William A. Donohue

Is it ever right to disobey the law in a democracy? This question has been raised a lot lately, especially in the wake of the U.S. Supreme Court decision legalizing same-sex marriage.

There are two concepts of law that need to be considered: the positive law and the natural law. The positive law is that which the government posits, or says, is the law. The natural law is the moral law, rooted in conscience. Government is obliged to uphold the positive law, but problems emerge when it can be reasonably maintained that a particular law is morally unjust. Must we obey it?

Aristotle is the father of natural law, or what he called the “universal law.” He contended that all human beings, regardless of their culture or station in life, instinctively knew that some things were morally wrong. St. Thomas Aquinas agreed. He gave natural law a more Christian cast, saying that the two great commandments, love of God and love of neighbor, were the “first and common precepts of the natural law.” Both Aristotle and Aquinas believed that clear notions of right and wrong were inscribed in our hearts.

An obvious example where the positive law violates the natural law occurred in Nazi Germany. Under Hitler, Nazis were obliged to murder Jews; the positive law demanded that they do so. After the war, at the Nuremberg trials, some high-ranking Nazis were put on trial. Their defense attorneys argued, quite rightly, that they were just following orders. But it was their contention that they should not therefore be prosecuted that proved debatable. This position was rejected by the courts: it was held that they knew that what they did was morally wrong.

Today we have another showdown between the positive law and the natural law. Enter Kim Davis. This Kentucky county clerk invoked her Christian-held beliefs as the basis of refusing to issue marriage licenses to gay couples. Was it fair to arrest her? Yes. Did they have to put her in jail? No. Was she right to refuse? Yes. I hasten to add that had she taken this job after the high court ruled on this issue, I would not defend her (to take a job one cannot in conscience do is indefensible). However, that was not the case: When she was elected to this post, gay marriage was illegal and those who elected her were opposed to it. The court changed, not her or her backers.
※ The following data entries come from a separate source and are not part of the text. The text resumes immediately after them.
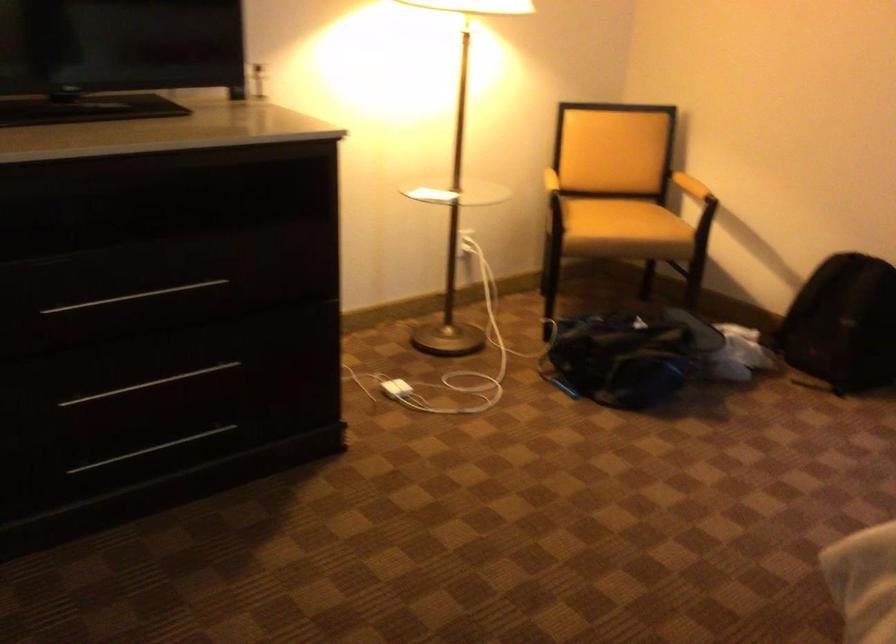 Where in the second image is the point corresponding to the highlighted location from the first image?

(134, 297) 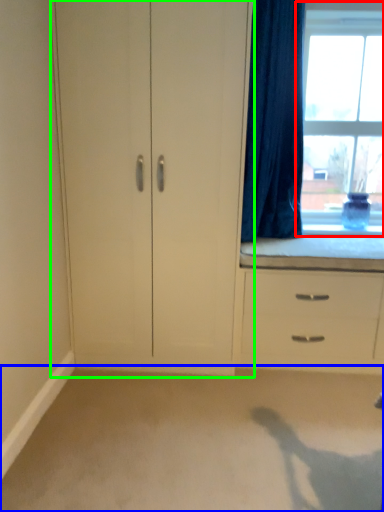 Question: Which is farther away from window (highlighted by a red box)? plain (highlighted by a blue box) or cupboard (highlighted by a green box)?

Choices:
 (A) plain
 (B) cupboard

Answer: (A)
The authorities have a duty to arrest law breakers, independent of their motives. To argue otherwise is to sanction anarchy. So yes, she should have been arrested. But she could have been fined, or told not to return to work until a hearing was granted. In all honesty, I am delighted she was thrown in the slammer. It only dramatized the issue.

Everyone knew that this decision by the Supreme Court would create religious liberty issues. In the oral arguments, held months before the ruling, the U.S. Solicitor General was asked if religious liberty problems would follow if gay marriage were legalized. He admitted they would. When the decision was rendered, justices on both sides warned that these problems would not go away. They haven’t, and they won’t.
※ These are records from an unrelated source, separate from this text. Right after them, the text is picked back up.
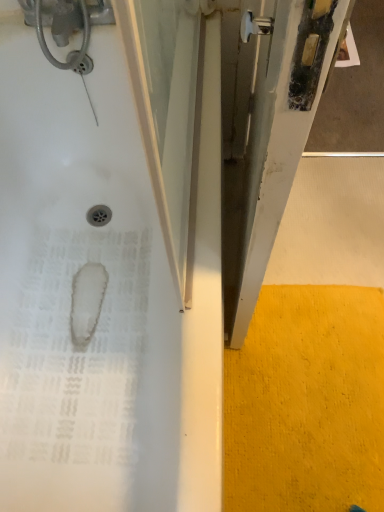 What is the approximate width of white glossy bathtub at left?

27.81 inches.

What do you see at coordinates (104, 298) in the screenshot? The image size is (384, 512). I see `white glossy bathtub at left` at bounding box center [104, 298].

Where is `white glossy bathtub at left`? The width and height of the screenshot is (384, 512). white glossy bathtub at left is located at coordinates (104, 298).

What do you see at coordinates (307, 402) in the screenshot? Image resolution: width=384 pixels, height=512 pixels. I see `yellow textured carpet at lower right` at bounding box center [307, 402].

Identify the location of yellow textured carpet at lower right. (307, 402).

The height and width of the screenshot is (512, 384). I want to click on white glossy bathtub at left, so pos(104,298).

Considering the relative positions of yellow textured carpet at lower right and white glossy bathtub at left in the image provided, is yellow textured carpet at lower right to the right of white glossy bathtub at left from the viewer's perspective?

Correct, you'll find yellow textured carpet at lower right to the right of white glossy bathtub at left.

Does yellow textured carpet at lower right lie in front of white glossy bathtub at left?

No, it is behind white glossy bathtub at left.

Considering the positions of point (382, 490) and point (136, 385), is point (382, 490) closer or farther from the camera than point (136, 385)?

Point (382, 490) is positioned farther from the camera compared to point (136, 385).

From the picture: From the image's perspective, is yellow textured carpet at lower right located above white glossy bathtub at left?

No, from the image's perspective, yellow textured carpet at lower right is not over white glossy bathtub at left.

From a real-world perspective, is yellow textured carpet at lower right on white glossy bathtub at left?

No, from a real-world perspective, yellow textured carpet at lower right is not on top of white glossy bathtub at left.

Considering the sizes of objects yellow textured carpet at lower right and white glossy bathtub at left in the image provided, who is wider, yellow textured carpet at lower right or white glossy bathtub at left?

With larger width is white glossy bathtub at left.

Can you confirm if yellow textured carpet at lower right is taller than white glossy bathtub at left?

In fact, yellow textured carpet at lower right may be shorter than white glossy bathtub at left.

Is yellow textured carpet at lower right bigger or smaller than white glossy bathtub at left?

In the image, yellow textured carpet at lower right appears to be smaller than white glossy bathtub at left.

Is white glossy bathtub at left surrounded by yellow textured carpet at lower right?

No, white glossy bathtub at left is located outside of yellow textured carpet at lower right.

Is yellow textured carpet at lower right positioned far away from white glossy bathtub at left?

No, there isn't a large distance between yellow textured carpet at lower right and white glossy bathtub at left.

Is yellow textured carpet at lower right aimed at white glossy bathtub at left?

No.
Was the ruling a just one? In terms of process, it certainly was. But a good case can be made that the five unelected judges left us with an unjust law.

Nowhere in the Constitution do the words marriage, family, or sexual orientation appear. It has generally been understood that when rights are not mentioned in the Constitution, it is up to the states to rule on them, not the federal government. In his dissent, Chief Justice John Roberts wrote that the right of two men to marry was a “right imagined by the majority,” one that is not “actually spelled out in the Constitution.”

Rev. Martin Luther King, Jr. was sent to a Birmingham jail for violating what he called “unjust laws.” There he wrote a famous letter citing St. Augustine, who said, “An unjust law is no law at all.” Well said.

The day the high court decision legalizing gay marriage was made, Archbishop Joseph Kurtz, the president of the bishops’ conference, said, “It is profoundly immoral and unjust for the government to declare that two people of the same sex can constitute a marriage.” The Catholic Catechism is also definitive on this subject: “If rulers were to enact unjust laws or take measures contrary to the moral order, such arrangements would not be binding in conscience.”

If civil disobedience is to be legitimately exercised, those who violate what they hold is an unjust law must do so only when there are no legal avenues of redress left. They must be non-violent and not resist arrest. Their goal is moral suasion, not intimidation. Ms. Davis met those conditions.

It is striking how little sympathy this woman is receiving from our elites. But when it came to the “Occupy Wall Street” thugs—urban anarchists who assaulted innocent persons, raped women, provoked the police, and defecated in the street—the same people criticizing Davis either defended these barbarians or said nothing.

Kudos to Kim Davis for standing on principle.